→ **ABOUT THIS EXERCISE**
Please give back the listing exactly, without any of its pictures.

→ **RAW DATA**
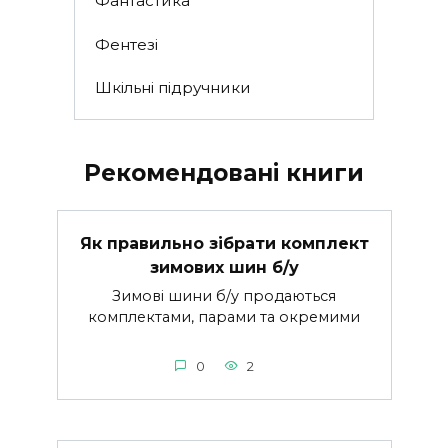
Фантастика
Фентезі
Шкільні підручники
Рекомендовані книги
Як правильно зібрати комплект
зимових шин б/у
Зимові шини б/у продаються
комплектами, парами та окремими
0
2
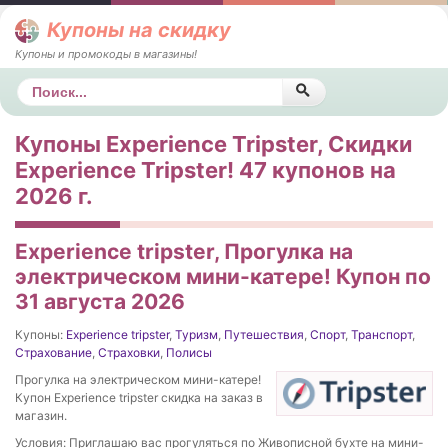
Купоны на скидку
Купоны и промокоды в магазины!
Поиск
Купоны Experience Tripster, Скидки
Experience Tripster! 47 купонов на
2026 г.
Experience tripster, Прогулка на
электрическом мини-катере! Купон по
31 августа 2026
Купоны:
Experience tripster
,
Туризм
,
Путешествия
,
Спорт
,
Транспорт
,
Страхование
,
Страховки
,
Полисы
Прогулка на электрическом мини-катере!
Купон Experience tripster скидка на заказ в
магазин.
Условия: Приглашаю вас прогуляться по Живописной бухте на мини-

→ **RESPONSE BELOW**
Фантастика
Фентезі
Шкільні підручники
Рекомендовані книги
Як правильно зібрати комплект
зимових шин б/у
Зимові шини б/у продаються
комплектами, парами та окремими
0
2
Купоны на скидку
Купоны и промокоды в магазины!
Поиск
Купоны Experience Tripster, Скидки
Experience Tripster! 47 купонов на
2026 г.
Experience tripster, Прогулка на
электрическом мини-катере! Купон по
31 августа 2026
Купоны:
Experience tripster
,
Туризм
,
Путешествия
,
Спорт
,
Транспорт
,
Страхование
,
Страховки
,
Полисы
Прогулка на электрическом мини-катере!
Купон Experience tripster скидка на заказ в
магазин.
Условия: Приглашаю вас прогуляться по Живописной бухте на мини-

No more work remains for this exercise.